En quoi consiste un bon manuel?

Un bon manuel de mathématiques à l’école primaire doit avant tout être conçu de manière logique et être structuré de manière sensée. Il doit permettre aux enfants de développer pas à pas la pensée logique, de s’exercer suffisamment et systématiquement et ainsi de poser les bases importantes pour la compréhension des rapports dans les domaines des sciences naturelles et techniques (physique, biologie, chimie etc.).
Dans les classes inférieures de l’école primaire, les enfants doivent savoir former une notion sûre des nombres jusqu’à 1000. Pour cela, on a besoin d’une subdivision structurée des étapes d’apprentissage. C’est uniquement quand un domaine est intérieurement compris par l’enfant et approfondi par de multiples exercices, que l’étape à un degré de difficulté plus élevé peut s’ensuivre. Ici, la relation avec le vivant, le classement et le décomptage et la saisie mentale des structures mathématiques sont nécessaires. Il se cache derrière les nombres et les signes abstraits toujours des situations concrètes. Des manuels solides qui ont fait leurs preuves sont conçus de manière à ce que la notion des nombres (dans le sens de la compréhension, de la représentation), les opérations (plus, moins, multiplié et divisé) et les équations soient transmises aux enfants. Sur la base d’une notion comprise, des exercices dans un domaine connu sont pratiqués jusqu’à ce que les élèves se sentent sûrs de pouvoir résoudre les exercices, couramment et sans fautes. Après chaque élargissement du contenu de la matière, celui-ci est en même temps lié à ce qui a été appris auparavant et exercé sous cette forme,  si bien qu’on répète constamment ce qui a été appris antérieurement et que cela ne tombe pas dans l’oubli. Ce procédé, dans lequel le contenu est élargi en cercles concentriques, a fait ses preuves pendant des décennies et a aidé les générations de personnes âgées et d’adultes d’âge moyen d’aujourd’hui à recevoir une très bonne instruction scolaire.

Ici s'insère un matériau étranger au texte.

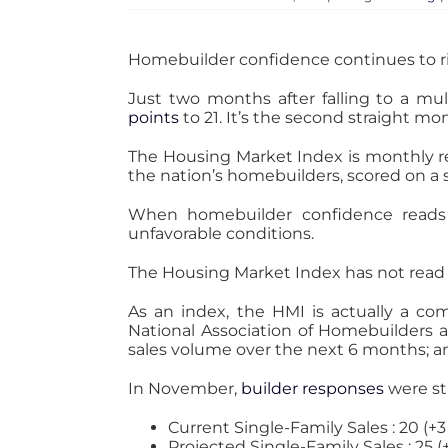
Homebuilder confidence continues to ri
Just two months after falling to a m
points
to 21. It’s the second straight m
The Housing Market Index is monthly r
the nation’s homebuilders, scored on a s
When homebuilder confidence reads 50
unfavorable conditions.
The Housing Market Index has not read n
As an index, the HMI is actually a co
National Association of Homebuilders 
sales volume over the next 6 months; and
In November,
builder responses
were str
Current Single-Family Sales : 20 (+
Projected Single-Family Sales : 25 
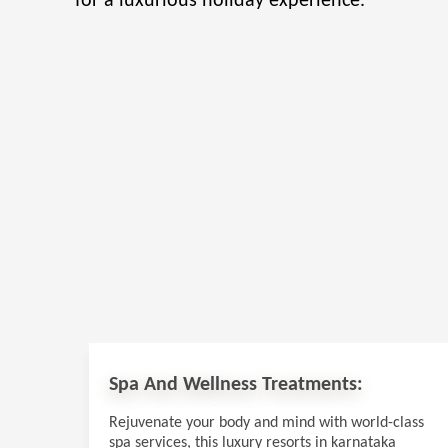
for a luxurious holiday experience.
Spa And Wellness Treatments:
Rejuvenate your body and mind with world-class
spa services, this luxury resorts in karnataka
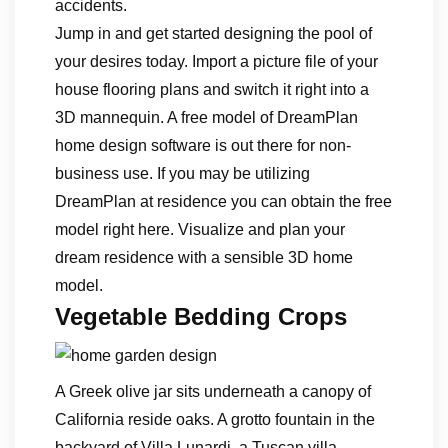
accidents.
Jump in and get started designing the pool of
your desires today. Import a picture file of your
house flooring plans and switch it right into a
3D mannequin. A free model of DreamPlan
home design software is out there for non-
business use. If you may be utilizing
DreamPlan at residence you can obtain the free
model right here. Visualize and plan your
dream residence with a sensible 3D home
model.
Vegetable Bedding Crops
A Greek olive jar sits underneath a canopy of
California reside oaks. A grotto fountain in the
backyard of Villa Lunardi, a Tuscan villa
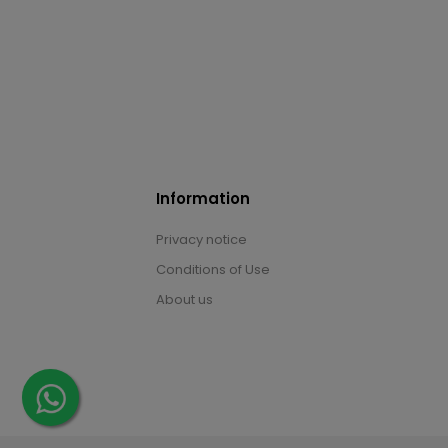
Information
Privacy notice
Conditions of Use
About us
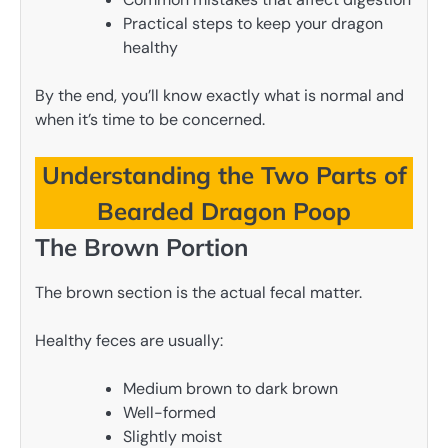
Practical steps to keep your dragon
healthy
By the end, you’ll know exactly what is normal and
when it’s time to be concerned.
Understanding the Two Parts of
Bearded Dragon Poop
The Brown Portion
The brown section is the actual fecal matter.
Healthy feces are usually:
Medium brown to dark brown
Well-formed
Slightly moist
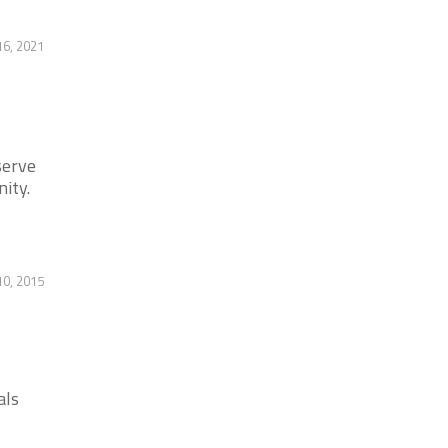
6, 2021
serve
ity.
10, 2015
als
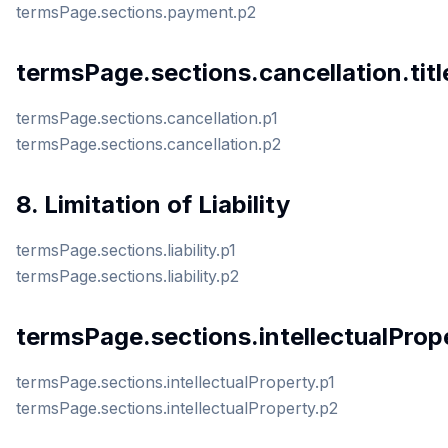
termsPage.sections.payment.p2
termsPage.sections.cancellation.titl
termsPage.sections.cancellation.p1
termsPage.sections.cancellation.p2
8. Limitation of Liability
termsPage.sections.liability.p1
termsPage.sections.liability.p2
termsPage.sections.intellectualPrope
termsPage.sections.intellectualProperty.p1
termsPage.sections.intellectualProperty.p2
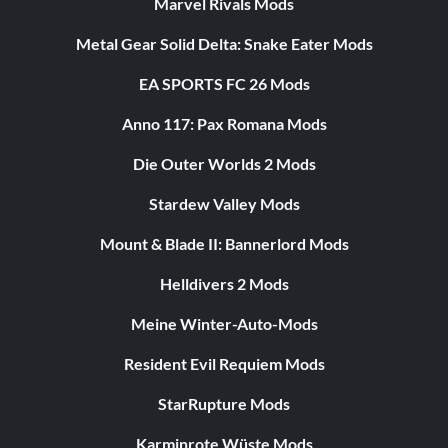
Marvel Rivals Mods
Metal Gear Solid Delta: Snake Eater Mods
EA SPORTS FC 26 Mods
Anno 117: Pax Romana Mods
Die Outer Worlds 2 Mods
Stardew Valley Mods
Mount & Blade II: Bannerlord Mods
Helldivers 2 Mods
Meine Winter-Auto-Mods
Resident Evil Requiem Mods
StarRupture Mods
Karminrote Wüste Mods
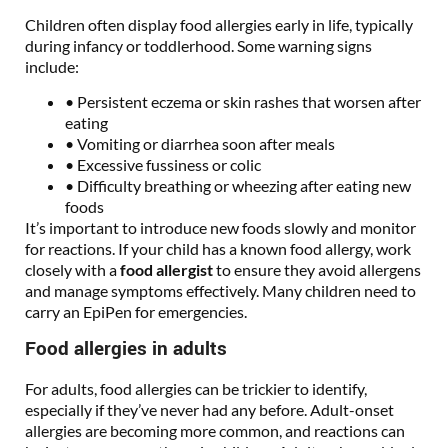
Children often display food allergies early in life, typically
during infancy or toddlerhood. Some warning signs
include:
• Persistent eczema or skin rashes that worsen after
eating
• Vomiting or diarrhea soon after meals
• Excessive fussiness or colic
• Difficulty breathing or wheezing after eating new
foods
It’s important to introduce new foods slowly and monitor
for reactions. If your child has a known food allergy, work
closely with a
food allergist
to ensure they avoid allergens
and manage symptoms effectively. Many children need to
carry an EpiPen for emergencies.
Food allergies in adults
For adults, food allergies can be trickier to identify,
especially if they’ve never had any before. Adult-onset
allergies are becoming more common, and reactions can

Professeur Walter Hohl: la pensée structurée conduit au succès

En 1994, un manuel scolaire est apparu dans le canton de Zurich dans les classes de l’école élémentaire, qui a été développé sous la direction du professeur Walter Hohl. Ce manuel contient une conception méthodique-didactique sensée, et aussi bien structurée, et il a été employé dans différents cantons jusque récemment. Malheureusement, il a été remplacé cette année scolaire par un manuel de la nouvelle génération, qui s’engage sur la voie des réformes déjà engagées dans d’autres cantons, visant la dissolution des objectifs d’apprentissage et de l’enseignement en classe. Comme actuellement on peut tout de suite revenir en arrière sans grand effort, il se justifie de recommander le manuel du professeur Hohl: «Mathematik», de la première à la sixième classe.
En première classe, on accorde beaucoup de temps à la formation de la notion des nombres et des opérations jusqu’à 10. C’est seulement au deuxième semestre que l’on étend l’espace des nombres à 20. Cet extrait du commentaire pour enseignants montre quelle importance les auteurs accordent à cette étape: «Avec l’introduction des nombres de 10 à 20, les enfants font la connaissance d’une des inventions les plus parfaites de l’esprit humain, c’est-à-dire de notre  système de numération décimal.»  
En deuxième classe, on étend systématiquement ce qui a été appris jusqu’à maintenant à 100, et ici on intègre à la structure le travail sur les mesures, le mètre et le centimètre ainsi que sur le franc et le centime. Le passage à la dizaine déjà étudié méthodiquement et de manière clairement structurée en première classe, est approfondi en détail encore une fois, dans un contexte élargi. Les tables de multiplication sont aussi apprises systématiquement. Celui qui intègre de manière ciblée et régulière le matériel d’exercices donné en annexe, pose les bases pour la matière de la troisième classe. Là, les capacités acquises sont étendues en étapes structurées jusqu’à 1000. Le travail sur les mesures, mètres/centimètres et kilomètres/mètres, divisibles par mille est un bon moyen. Les poids sont traités avant tout de manière pratique selon le niveau.
Un principe, sur lequel se fonde ce manuel de mathématiques, est la liberté de la méthode, qui est ancrée dans les programmes scolaires des cantons. Par exemple, il est écrit dans le programme du canton de Zurich de 1993 (p. 19 ss.): «Lors de l’élaboration de manuels, on considèrera que les enseignants, dans le cadre des exigences du programme scolaire, sont libres dans le choix de leurs méthodes […]. Ils choisissent parmi la multitude des méthodes celle qui dans certaines situations d’enseignement correspond le mieux aux objectifs particuliers, aux contenus, aux sujets tout comme aux élèves et à eux-mêmes.»  
Malheureusement, de nombreux enseignants font l’expérience que les manuels d’aujourd’hui, qu’ils sont contraints d’utiliser dans leurs cours, leur imposent justement la méthode. Ces méthodes se nomment aujourd’hui l’apprentissage par soi-même, formes d’apprentissage individualisées, apprentissage par interaction, arrangements de situations d’apprentissage et apprentissage selon le principe de la spirale.
Comme dans le canton de Zurich, dans d’autres cantons aussi, les manuels ayant solidement fait leurs preuves, ont été remplacés ces dernières années par des nouveaux manuels avec les concepts modernes mentionnés plus haut.  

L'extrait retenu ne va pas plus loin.